WORK TASK:
Where the listing below has a line with "vances que iniciaron", write out exactly that line and every line after it, stopping after the line with "principal autoridad distrital, Rebaza".
RECORD EXCERPTS Block Start
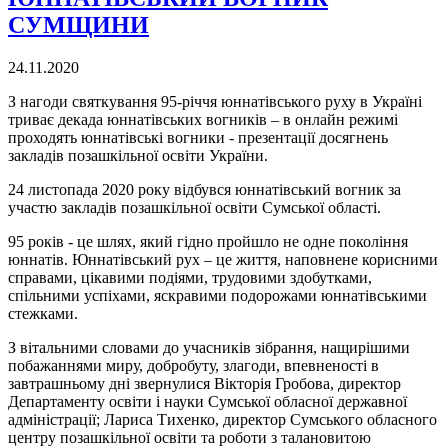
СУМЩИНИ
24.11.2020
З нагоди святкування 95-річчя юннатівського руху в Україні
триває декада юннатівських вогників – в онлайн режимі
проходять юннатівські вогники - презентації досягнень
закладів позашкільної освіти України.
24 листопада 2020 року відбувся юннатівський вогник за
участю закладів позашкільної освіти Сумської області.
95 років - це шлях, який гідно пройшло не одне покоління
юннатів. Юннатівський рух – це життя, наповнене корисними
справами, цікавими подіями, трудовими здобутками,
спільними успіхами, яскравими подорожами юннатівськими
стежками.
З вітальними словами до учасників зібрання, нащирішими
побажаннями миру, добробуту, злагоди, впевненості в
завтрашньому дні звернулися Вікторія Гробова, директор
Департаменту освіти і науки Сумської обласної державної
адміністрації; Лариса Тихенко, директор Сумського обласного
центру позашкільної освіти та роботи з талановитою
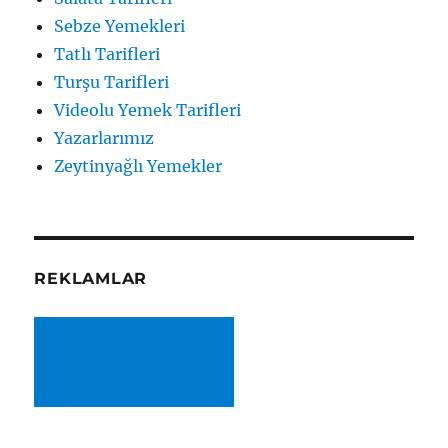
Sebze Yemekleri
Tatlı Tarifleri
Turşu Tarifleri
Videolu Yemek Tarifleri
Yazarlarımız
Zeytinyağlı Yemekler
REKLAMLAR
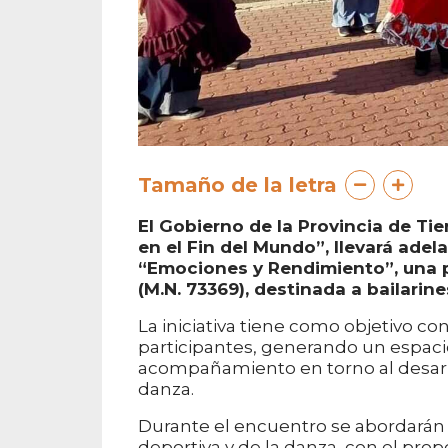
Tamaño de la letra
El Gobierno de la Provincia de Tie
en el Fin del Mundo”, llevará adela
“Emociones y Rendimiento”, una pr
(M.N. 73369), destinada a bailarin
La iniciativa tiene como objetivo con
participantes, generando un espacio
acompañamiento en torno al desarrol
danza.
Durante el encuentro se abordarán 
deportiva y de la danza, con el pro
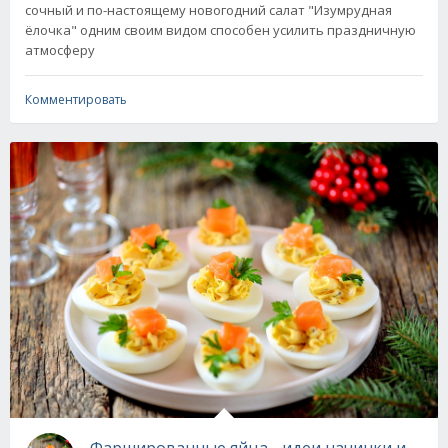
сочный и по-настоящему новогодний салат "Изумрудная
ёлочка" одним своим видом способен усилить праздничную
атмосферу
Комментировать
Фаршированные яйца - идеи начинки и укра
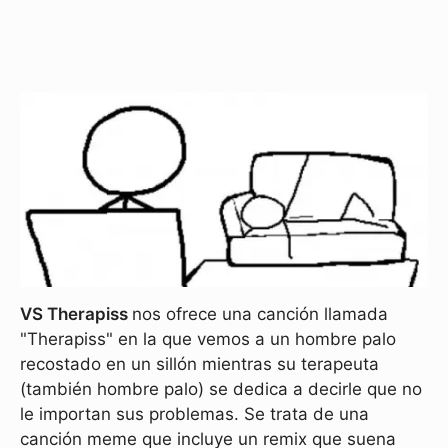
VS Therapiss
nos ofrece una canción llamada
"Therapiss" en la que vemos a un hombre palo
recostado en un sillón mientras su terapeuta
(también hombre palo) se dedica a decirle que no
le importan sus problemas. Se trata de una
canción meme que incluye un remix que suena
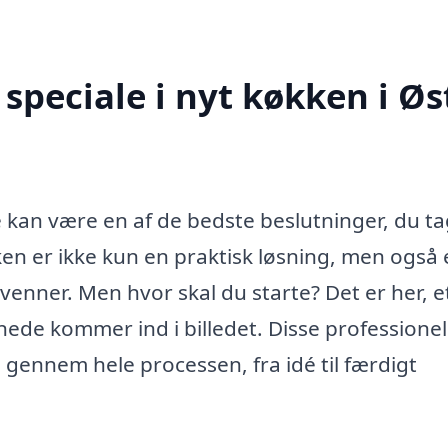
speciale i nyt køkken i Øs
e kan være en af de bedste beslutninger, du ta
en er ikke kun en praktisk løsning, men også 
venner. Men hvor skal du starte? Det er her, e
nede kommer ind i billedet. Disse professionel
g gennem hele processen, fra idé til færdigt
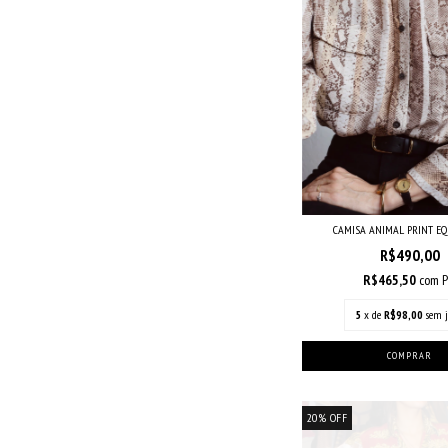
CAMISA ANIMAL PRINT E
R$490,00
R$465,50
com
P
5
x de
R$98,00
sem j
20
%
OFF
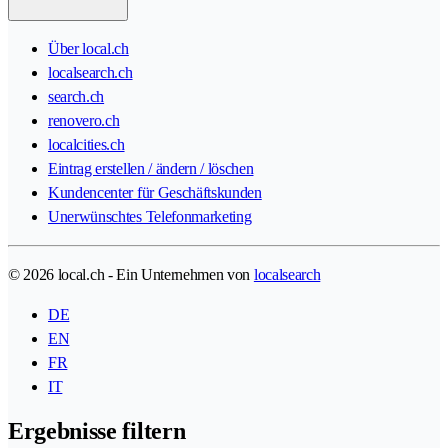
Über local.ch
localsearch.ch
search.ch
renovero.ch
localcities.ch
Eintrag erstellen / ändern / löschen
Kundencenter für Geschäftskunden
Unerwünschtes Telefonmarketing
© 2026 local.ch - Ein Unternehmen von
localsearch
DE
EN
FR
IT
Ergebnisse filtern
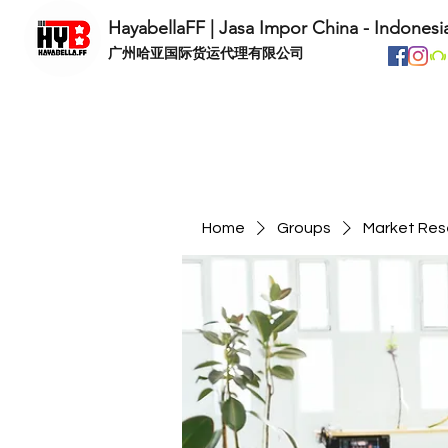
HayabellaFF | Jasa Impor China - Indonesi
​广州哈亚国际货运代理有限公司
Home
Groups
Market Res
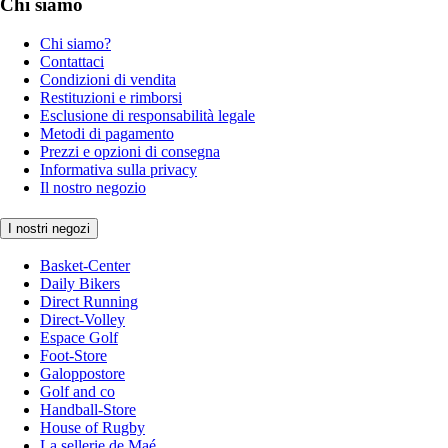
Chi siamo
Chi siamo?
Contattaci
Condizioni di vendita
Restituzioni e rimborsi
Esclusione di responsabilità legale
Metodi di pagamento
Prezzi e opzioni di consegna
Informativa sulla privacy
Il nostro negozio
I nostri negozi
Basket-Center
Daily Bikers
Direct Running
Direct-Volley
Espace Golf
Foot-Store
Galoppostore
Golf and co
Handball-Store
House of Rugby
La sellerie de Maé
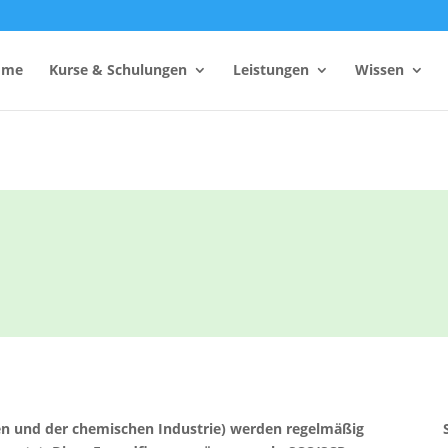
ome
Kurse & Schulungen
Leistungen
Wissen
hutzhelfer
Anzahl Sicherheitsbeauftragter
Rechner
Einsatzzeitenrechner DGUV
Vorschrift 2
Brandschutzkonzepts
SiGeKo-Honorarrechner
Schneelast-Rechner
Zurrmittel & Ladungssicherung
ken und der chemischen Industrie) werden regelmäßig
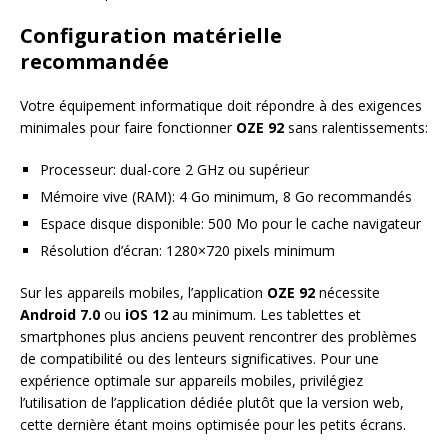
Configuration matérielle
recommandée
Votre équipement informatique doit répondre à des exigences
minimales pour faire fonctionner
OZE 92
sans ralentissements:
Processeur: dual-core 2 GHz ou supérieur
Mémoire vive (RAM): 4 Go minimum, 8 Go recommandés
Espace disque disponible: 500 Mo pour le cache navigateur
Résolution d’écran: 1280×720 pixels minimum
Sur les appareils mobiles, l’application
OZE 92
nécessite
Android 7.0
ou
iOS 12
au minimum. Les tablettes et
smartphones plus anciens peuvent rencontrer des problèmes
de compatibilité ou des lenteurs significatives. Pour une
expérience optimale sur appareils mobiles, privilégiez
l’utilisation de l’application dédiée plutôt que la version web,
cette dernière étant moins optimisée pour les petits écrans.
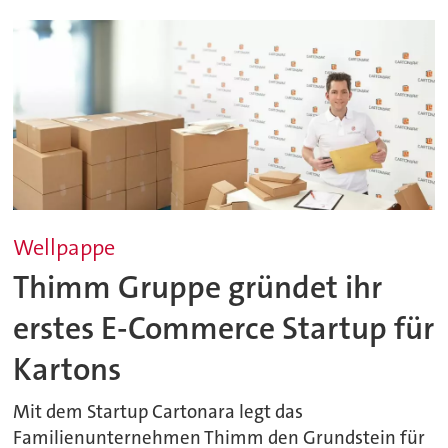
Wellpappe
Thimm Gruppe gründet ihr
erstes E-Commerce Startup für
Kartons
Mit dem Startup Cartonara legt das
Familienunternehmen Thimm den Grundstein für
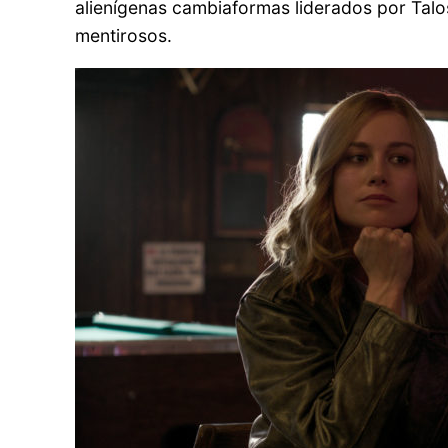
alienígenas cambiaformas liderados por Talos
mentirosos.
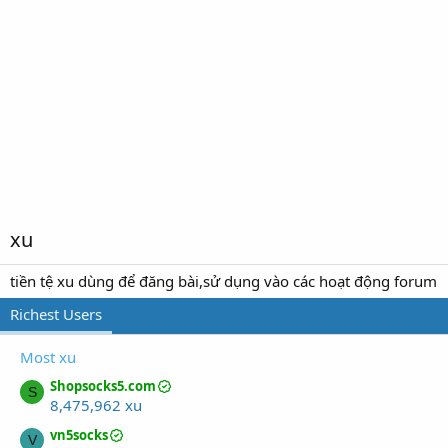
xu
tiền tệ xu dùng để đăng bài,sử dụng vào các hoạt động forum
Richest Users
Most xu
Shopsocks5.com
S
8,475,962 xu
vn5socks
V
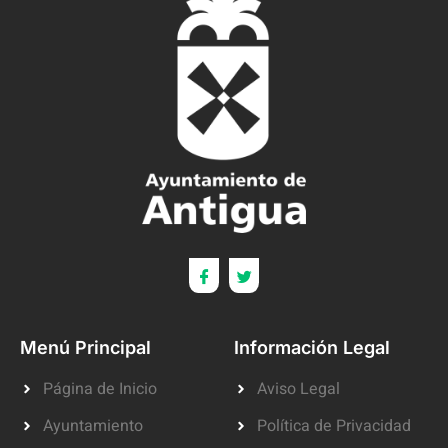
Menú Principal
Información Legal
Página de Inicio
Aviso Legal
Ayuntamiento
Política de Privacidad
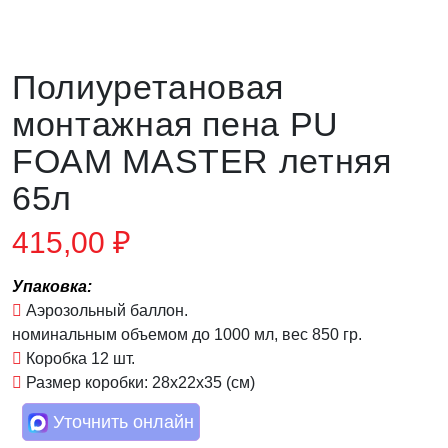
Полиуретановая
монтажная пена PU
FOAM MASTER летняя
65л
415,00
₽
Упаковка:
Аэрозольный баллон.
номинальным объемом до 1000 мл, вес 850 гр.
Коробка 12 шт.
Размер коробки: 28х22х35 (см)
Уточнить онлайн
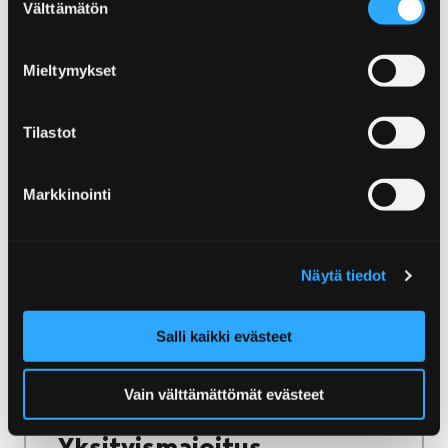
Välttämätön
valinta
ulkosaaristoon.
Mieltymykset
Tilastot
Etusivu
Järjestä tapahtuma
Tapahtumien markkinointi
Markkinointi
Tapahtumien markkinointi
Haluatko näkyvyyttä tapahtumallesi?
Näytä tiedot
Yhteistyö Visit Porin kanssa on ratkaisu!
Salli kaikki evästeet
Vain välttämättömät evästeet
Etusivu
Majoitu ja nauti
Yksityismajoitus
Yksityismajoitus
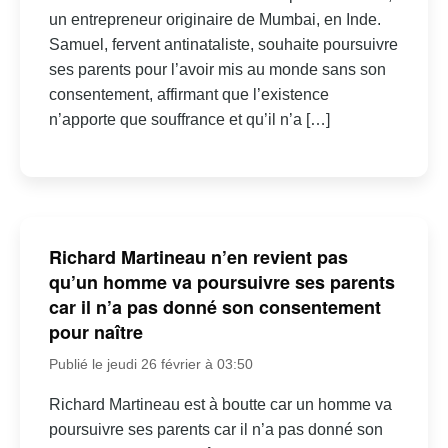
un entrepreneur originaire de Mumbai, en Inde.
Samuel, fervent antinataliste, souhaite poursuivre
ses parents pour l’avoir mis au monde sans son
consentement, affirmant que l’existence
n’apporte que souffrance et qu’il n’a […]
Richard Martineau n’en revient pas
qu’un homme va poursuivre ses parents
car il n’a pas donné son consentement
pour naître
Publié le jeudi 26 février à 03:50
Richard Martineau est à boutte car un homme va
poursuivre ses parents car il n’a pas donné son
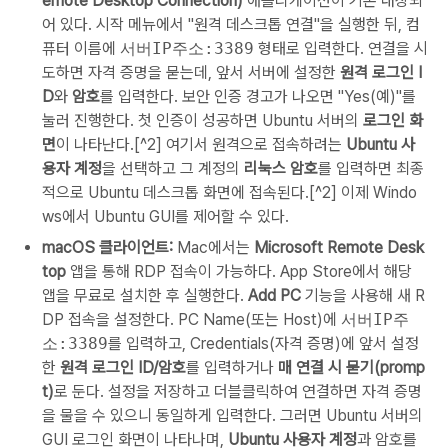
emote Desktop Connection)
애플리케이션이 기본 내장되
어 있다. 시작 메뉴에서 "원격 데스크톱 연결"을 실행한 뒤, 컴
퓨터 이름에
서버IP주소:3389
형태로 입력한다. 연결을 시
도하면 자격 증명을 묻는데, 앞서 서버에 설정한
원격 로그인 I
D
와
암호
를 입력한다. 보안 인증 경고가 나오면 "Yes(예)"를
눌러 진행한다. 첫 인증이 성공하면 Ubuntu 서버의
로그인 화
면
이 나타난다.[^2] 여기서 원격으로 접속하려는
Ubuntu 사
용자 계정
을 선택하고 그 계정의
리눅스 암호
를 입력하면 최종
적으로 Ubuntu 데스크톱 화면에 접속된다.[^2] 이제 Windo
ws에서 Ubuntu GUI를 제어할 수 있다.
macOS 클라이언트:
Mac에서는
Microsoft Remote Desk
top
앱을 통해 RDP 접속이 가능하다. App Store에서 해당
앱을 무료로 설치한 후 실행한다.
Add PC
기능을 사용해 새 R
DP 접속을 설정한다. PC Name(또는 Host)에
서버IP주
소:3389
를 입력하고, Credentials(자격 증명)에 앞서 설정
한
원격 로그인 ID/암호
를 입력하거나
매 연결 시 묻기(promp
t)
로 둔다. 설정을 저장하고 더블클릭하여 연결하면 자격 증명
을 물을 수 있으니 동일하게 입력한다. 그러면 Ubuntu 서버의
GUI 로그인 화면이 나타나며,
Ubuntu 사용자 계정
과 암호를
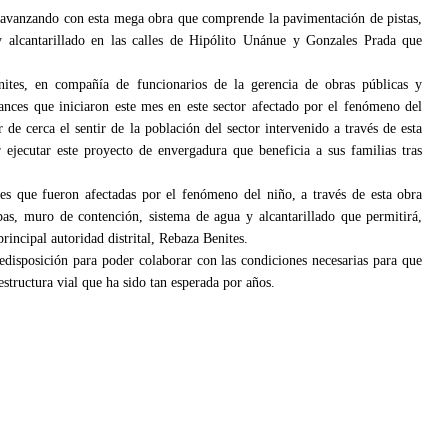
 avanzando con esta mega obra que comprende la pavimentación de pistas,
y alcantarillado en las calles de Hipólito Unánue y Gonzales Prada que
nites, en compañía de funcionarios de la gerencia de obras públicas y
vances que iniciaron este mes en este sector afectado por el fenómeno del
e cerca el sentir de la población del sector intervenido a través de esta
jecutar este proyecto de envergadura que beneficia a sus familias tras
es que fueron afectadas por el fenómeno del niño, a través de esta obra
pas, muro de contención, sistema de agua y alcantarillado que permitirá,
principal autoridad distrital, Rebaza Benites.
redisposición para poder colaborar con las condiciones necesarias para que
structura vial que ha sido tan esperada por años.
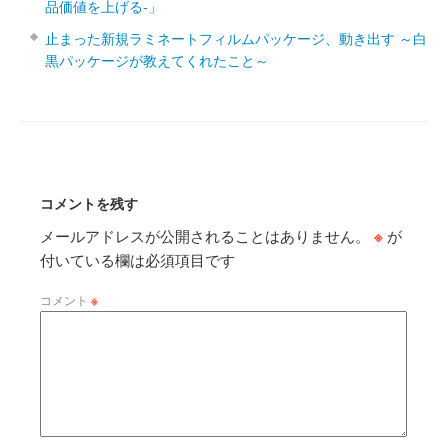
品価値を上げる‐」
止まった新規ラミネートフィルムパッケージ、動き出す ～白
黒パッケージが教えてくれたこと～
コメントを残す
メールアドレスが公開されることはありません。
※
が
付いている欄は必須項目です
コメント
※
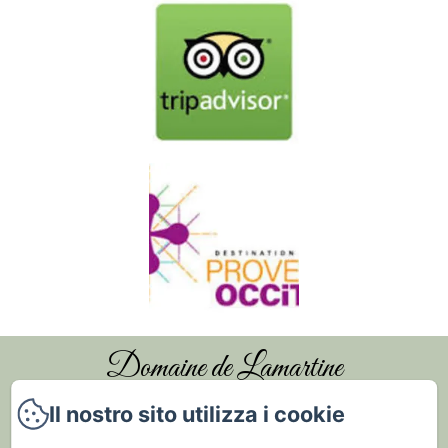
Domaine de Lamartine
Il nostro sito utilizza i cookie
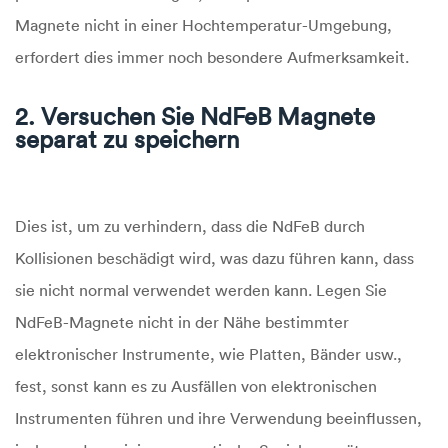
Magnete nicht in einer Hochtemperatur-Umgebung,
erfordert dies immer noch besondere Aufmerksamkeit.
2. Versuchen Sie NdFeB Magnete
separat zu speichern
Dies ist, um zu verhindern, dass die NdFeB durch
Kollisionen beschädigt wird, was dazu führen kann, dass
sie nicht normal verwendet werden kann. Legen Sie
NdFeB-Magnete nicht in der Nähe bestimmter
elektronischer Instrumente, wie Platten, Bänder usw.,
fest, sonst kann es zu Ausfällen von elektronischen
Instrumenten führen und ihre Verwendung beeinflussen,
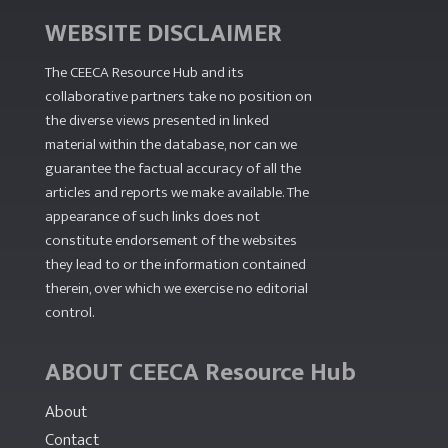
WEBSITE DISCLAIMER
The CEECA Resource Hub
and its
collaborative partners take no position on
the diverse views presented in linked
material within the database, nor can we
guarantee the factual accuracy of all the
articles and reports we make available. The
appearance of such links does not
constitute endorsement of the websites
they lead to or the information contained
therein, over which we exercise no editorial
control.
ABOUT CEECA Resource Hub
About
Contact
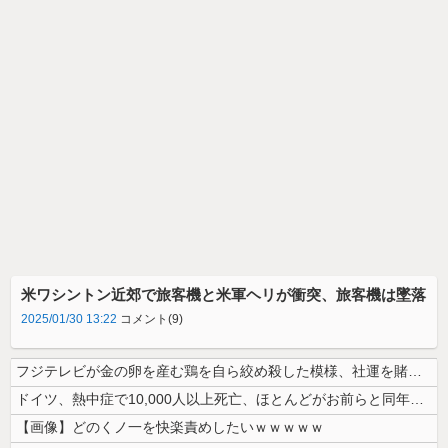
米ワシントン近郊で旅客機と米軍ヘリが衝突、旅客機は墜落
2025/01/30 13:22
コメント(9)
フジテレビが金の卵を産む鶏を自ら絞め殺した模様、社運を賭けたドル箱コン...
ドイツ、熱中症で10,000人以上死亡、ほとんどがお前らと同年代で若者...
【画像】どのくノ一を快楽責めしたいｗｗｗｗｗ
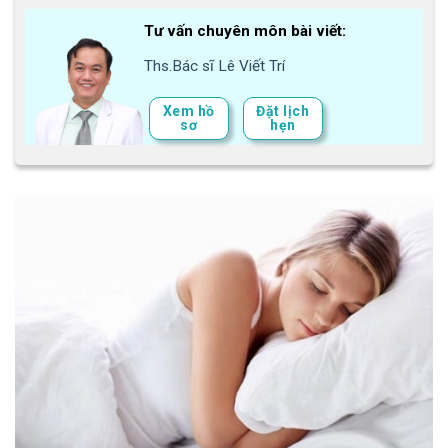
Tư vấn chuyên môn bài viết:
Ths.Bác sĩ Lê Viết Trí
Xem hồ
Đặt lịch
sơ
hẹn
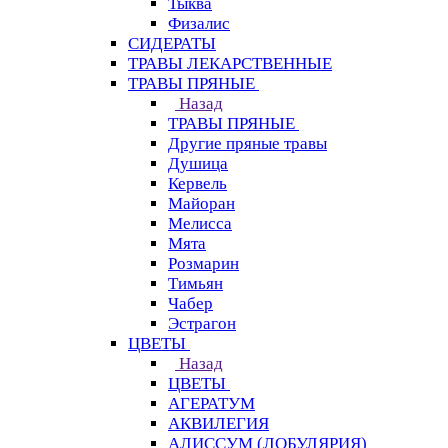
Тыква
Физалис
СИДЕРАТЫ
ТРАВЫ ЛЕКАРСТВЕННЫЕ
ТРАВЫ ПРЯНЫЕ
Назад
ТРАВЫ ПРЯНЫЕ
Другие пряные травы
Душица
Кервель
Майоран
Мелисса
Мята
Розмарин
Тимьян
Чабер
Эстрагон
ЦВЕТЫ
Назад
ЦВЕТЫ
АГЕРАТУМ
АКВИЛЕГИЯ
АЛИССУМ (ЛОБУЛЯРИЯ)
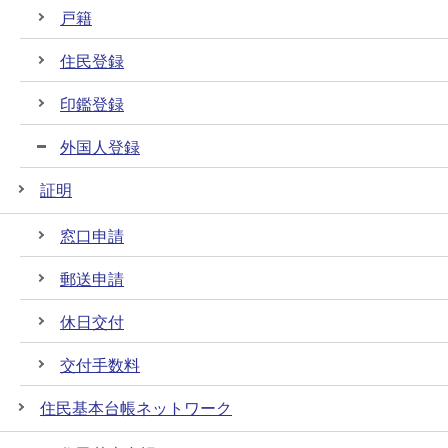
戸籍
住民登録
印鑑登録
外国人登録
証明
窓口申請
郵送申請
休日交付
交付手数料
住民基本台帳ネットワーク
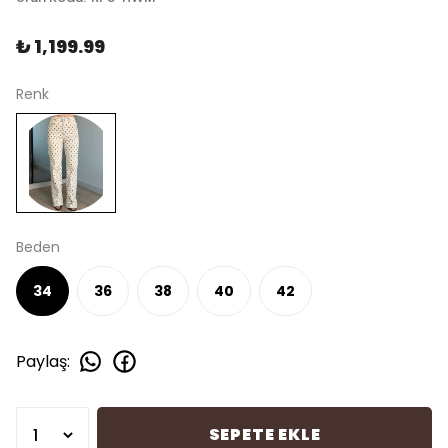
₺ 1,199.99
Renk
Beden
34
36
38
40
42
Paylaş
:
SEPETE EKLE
RECORD EXCERPTS Block End
EXERCISE ANSWER:
vances que iniciaron este mes en este sector afectado por el fenómeno del
e cerca el sentir de la población del sector intervenido a través de esta
jecutar este proyecto de envergadura que beneficia a sus familias tras
es que fueron afectadas por el fenómeno del niño, a través de esta obra
pas, muro de contención, sistema de agua y alcantarillado que permitirá,
principal autoridad distrital, Rebaza Benites.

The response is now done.